Mary Adela Blagg- Lunar scientist





Bill Cawley on a Cheadle woman who deserves wider recognition in International Women's Day.


The first week of March is the time of the year given over to celebrate the achievements of women on International Women’s Day. A local woman who, as far as I know, is the only woman to have a crater on the Moon named after her and deserves wider local recognition is described below.

Mary Adela Blagg was born in 1858 in Cheadle. She was the eldest of five daughters and four sons of a solicitor. Largely self-educated in mathematics, she was attracted to astronomy by attending the university extension lectures of J.A. Hardcastle the grandson of the Astronomer Herschel, who encouraged her to original work in selenography” study of moon”.

Blagg achieved international repute by her work on the Moon. In 1900 lunar maps were still based on measurements made at the beginning of the 19th century, but by 1900 means of photographing the Moon had improved considerably. In 1905 Professor Saunder who has worked with Blagg proposed an international committee to remedy lunar nomenclature, and he called for an accurate map of the Moon surface. An untimely death led to Mary Blagg undertaking a crucial role in mapping the Moon . Blagg was already engaged in compiling a list of features. Saunder’s sudden death in 1912 forced her to work on the mapping project completed a year later -the Collated List of Lunar Formations.

In 1920, Blagg joined the Lunar Commission. She secured the best photographs from Paris, Mount Wilson, and other observatories. From these she had by 1922 drawn the maps for the 10 outer portions of the Moon. After 1928 she and Dr K. Muller of Vienna developed a definitive list naming nearly 6,000 features, published as Named Lunar Formations of which the second volume was the atlas, not surpassed in accuracy until the 1960s.

She undertook masses of tedious work for others in effect the number crunching.

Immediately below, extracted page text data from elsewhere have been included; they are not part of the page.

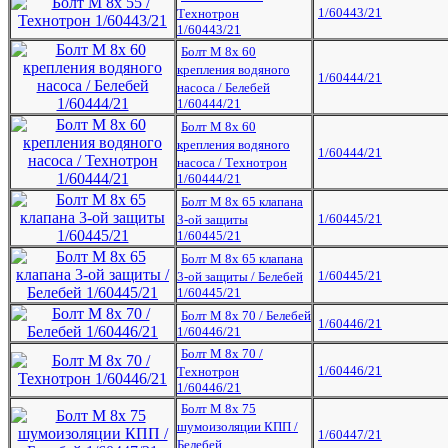
1/60443/21
Технотрон
1/60443/21
Болт М 8х 60
крепления водяного
1/60444/21
насоса / Белебей
1/60444/21
Болт М 8х 60
крепления водяного
1/60444/21
насоса / Технотрон
1/60444/21
Болт М 8х 65 клапана
1/60445/21
3-ой защиты
1/60445/21
Болт М 8х 65 клапана
1/60445/21
3-ой защиты / Белебей
1/60445/21
Болт М 8х 70 / Белебей
1/60446/21
1/60446/21
Болт М 8х 70 /
1/60446/21
Технотрон
1/60446/21
Болт М 8х 75
шумоизоляции КПП /
1/60447/21
Белебей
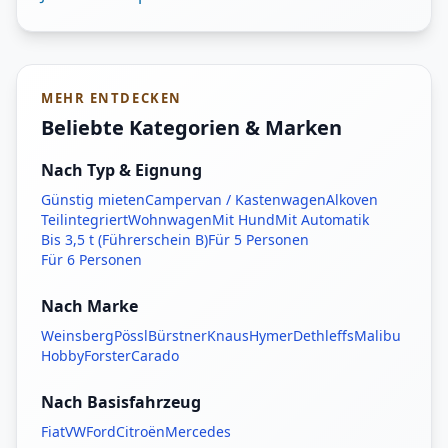
MEHR ENTDECKEN
Beliebte Kategorien & Marken
Nach Typ & Eignung
Günstig mieten
Campervan / Kastenwagen
Alkoven
Teilintegriert
Wohnwagen
Mit Hund
Mit Automatik
Bis 3,5 t (Führerschein B)
Für 5 Personen
Für 6 Personen
Nach Marke
Weinsberg
Pössl
Bürstner
Knaus
Hymer
Dethleffs
Malibu
Hobby
Forster
Carado
Nach Basisfahrzeug
Fiat
VW
Ford
Citroën
Mercedes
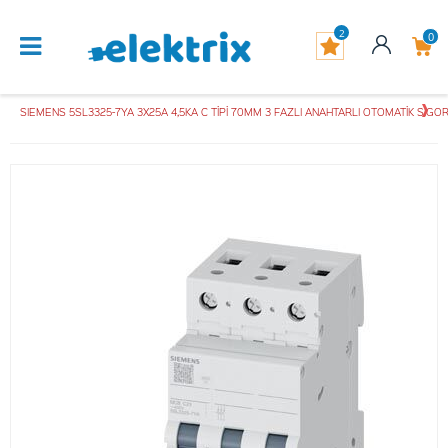
2
0
SIEMENS 5SL3325-7YA 3X25A 4,5KA C TİPİ 70MM 3 FAZLI ANAHTARLI OTOMATİK SİG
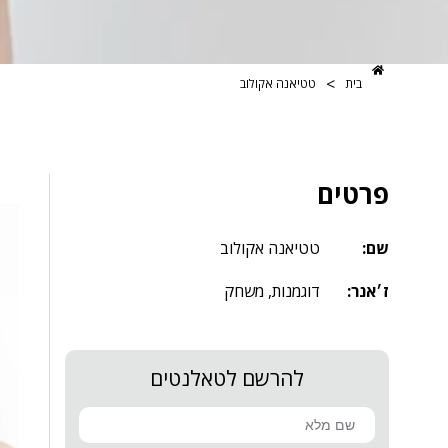
>
בית
טטיאנה אקולוב
פרטים
שם:
טטיאנה אקולוב
ז׳אנר:
דוגמנות
,
משחק
להרשם לטאלנטים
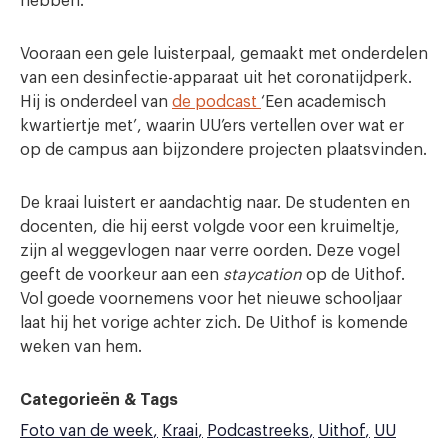
hebben.
Vooraan een gele luisterpaal, gemaakt met onderdelen
van een desinfectie-apparaat uit het coronatijdperk.
Hij is onderdeel van
de podcast
‘Een academisch
kwartiertje met’, waarin UU’ers vertellen over wat er
op de campus aan bijzondere projecten plaatsvinden.
De kraai luistert er aandachtig naar. De studenten en
docenten, die hij eerst volgde voor een kruimeltje,
zijn al weggevlogen naar verre oorden. Deze vogel
geeft de voorkeur aan een
staycation
op de Uithof.
Vol goede voornemens voor het nieuwe schooljaar
laat hij het vorige achter zich. De Uithof is komende
weken van hem.
Categorieën & Tags
Foto van de week
Kraai
Podcastreeks
Uithof
UU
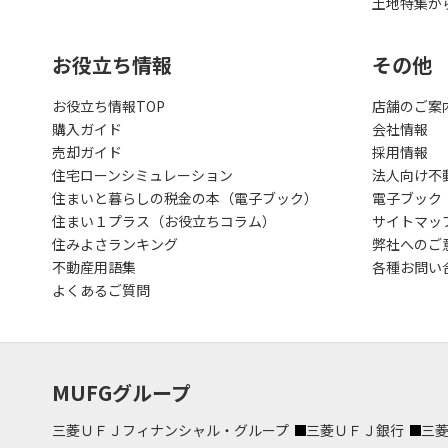
土地特集か
お役立ち情報
その他
お役立ち情報TOP
店舗のご案
購入ガイド
会社情報
売却ガイド
採用情報
住宅ローンシミュレーション
法人向け不
住まいと暮らしの税金の本（電子ブック）
電子ブック
住まい１プラス（お役立ちコラム）
サイトマッ
住みよさランキング
弊社へのご
不動産用語集
各種お問い
よくあるご質問
MUFGグループ
三菱ＵＦＪフィナンシャル・グループ
三菱ＵＦＪ銀行
三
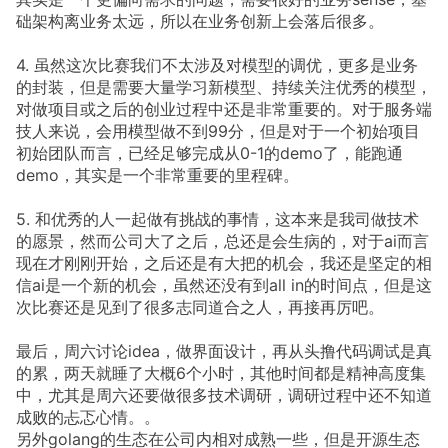
础架构离业务太远，所以在业务创新上会落后很多。
4. 虽然这次比赛我们不太涉及对模型的调优，更多是业务
的封装，但是需要大量学习新模型、持续关注优秀的模型，
对做项目或之后的创业过程中还是非常重要的。对于服务端
技人来说，会用模型做不到99分，但是对于一个初始项目
初始团队而言，已经足够完成从0-1的demo了，能跑通
demo，其实是一个非常重要的里程碑。
5. 和优秀的人一起做有挑战的事情，这本来是我司做技术
的愿景，然而公司大了之后，总还是会生病的，对于ai而言
现在才刚刚开始，之后还是有大把的机会，我还是坚定的相
信ai是一个新的机会，虽然还没有到all in的时间点，但是这
次比赛还是见到了很多志同道合之人，再接再厉吧。
最后，周六讨论idea，做界面设计，再从头撸代码调试是真
的累，两天就睡了大概6个小时，其他时间都是精神高度集
中，尤其是周六还要做很多技术调研，调研过程中还不知道
成败的忐忑心情。。
另外golang的生态在公司内相对成熟一些，但是开源生态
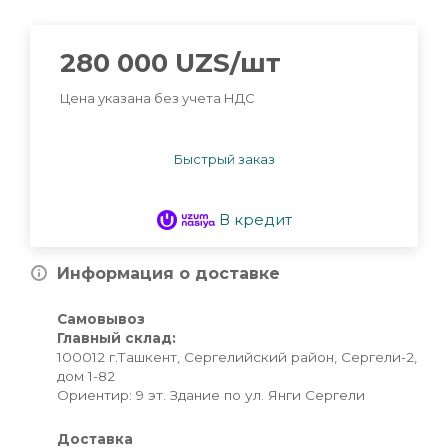
280 000
UZS
/шт
Цена указана без учета НДС
Быстрый заказ
В кредит
Информация о доставке
Самовывоз
Главный склад:
100012 г.Ташкент, Сергелийский район, Сергели-2,
дом 1-82
Ориентир: 9 эт. Здание по ул. Янги Сергели
Доставка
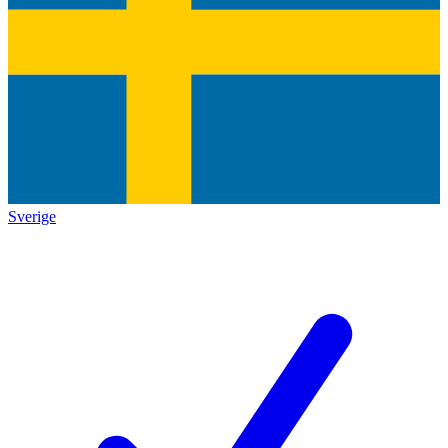
Sverige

The originality of her contribution was that she first disentangled the errors of the selenographers who had relied on earlier inaccurate measurements, and then brought order to the chaos that had accumulated in naming features on the Moon.

Blagg was one of the first women to be elected a Fellow of the Royal Astronomical Society in January 1916. She died at her home in High Bank in Cheadle in 1944, highly respected and following in the great tradition of the amateur scientist.